The Y chromosome has very few genes, but arguably the most pivotal is the sex-determining region Y or SRY gene, also known as TDF or testis determining factor. The protein this gene codes for acts essentially as a master switch for male phenotypes by triggering the development of testes in the developing fetus.

One of the primary function of the testes themselves (aside from sperm production), is the production and release of testosterone. It is the testosterone itself that causes masculinization/male phenotypes. Among these masculine phenotypic changes are a modified subcutaneous fat distribution and a thickening and widening of the jaw bone.

So in this respect, yes, the Y chromosome contains genes that influence facial structure. However, the influence really occurs at a regulatory level, and there are no 'facial structure genes' per sé on that chromosome. In fact, having a deleted on nonfunctional SRY gene, among other potential causes), leads to a person having an XY karyotype, but often being phenotypically female (a lack of a second X chromosome in this case, however, usually leads to other functional problems including infertility).

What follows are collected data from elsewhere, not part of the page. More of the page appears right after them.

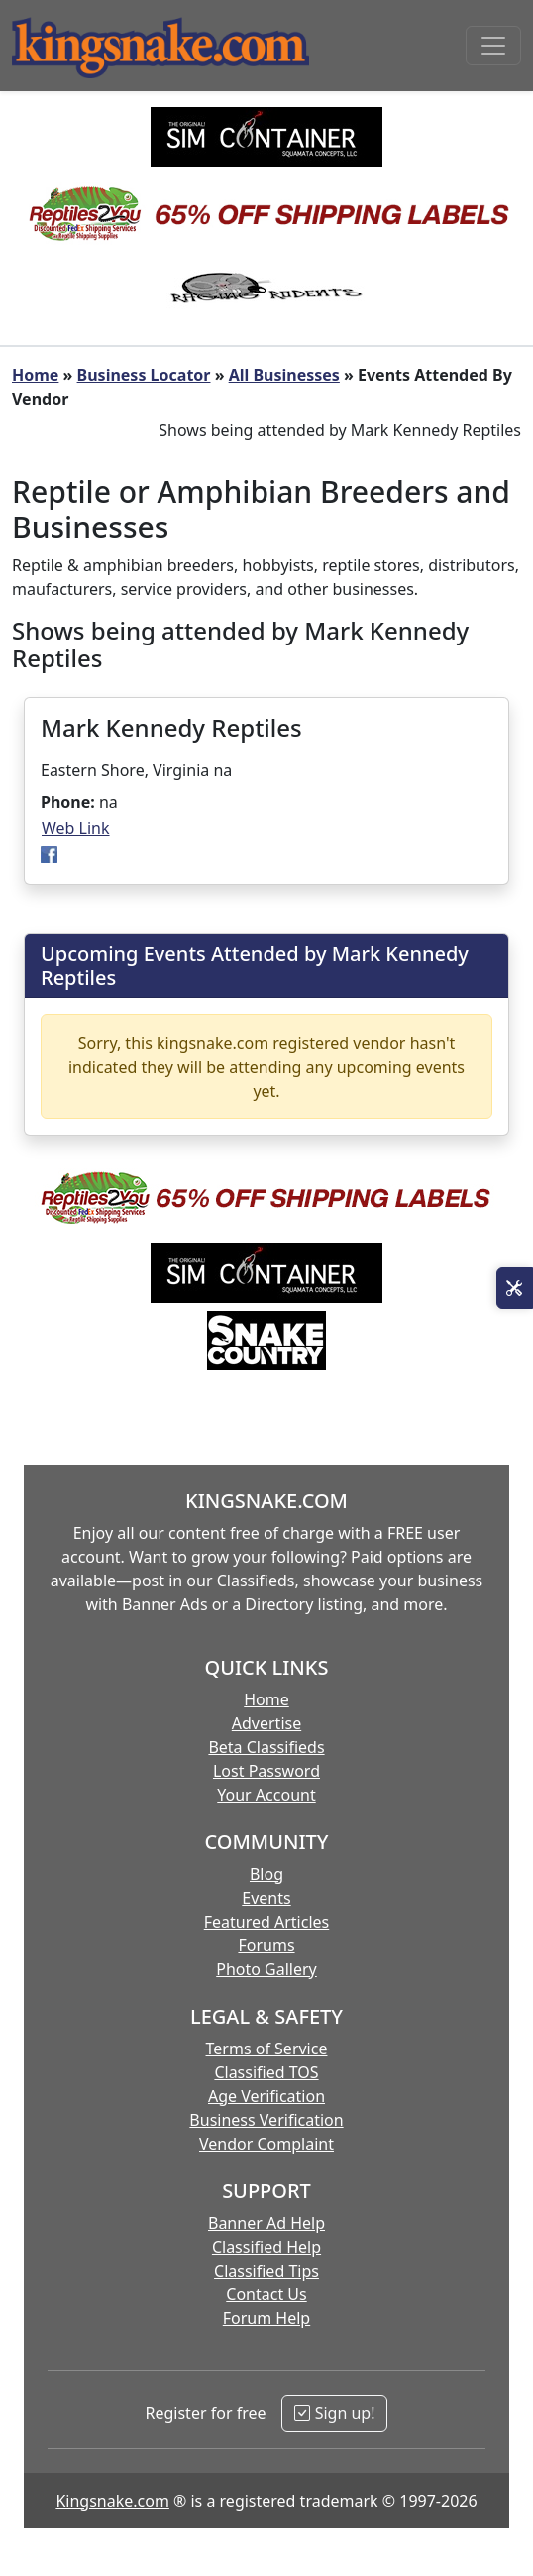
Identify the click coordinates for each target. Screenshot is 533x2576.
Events (266, 1898)
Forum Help (266, 2318)
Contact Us (266, 2294)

Further, there is also a condition known as Androgen Insensitivity Syndrome, wherein a person's cells lack functional receptors for testosterone. It is possible in this case, for a person to have an otherwise fully functional Y chromosome (including a working SRY gene), but be otherwise biologically female, as it is only the androgen hormones, to which the person's body does not react, that lead to any masculinization in the first place.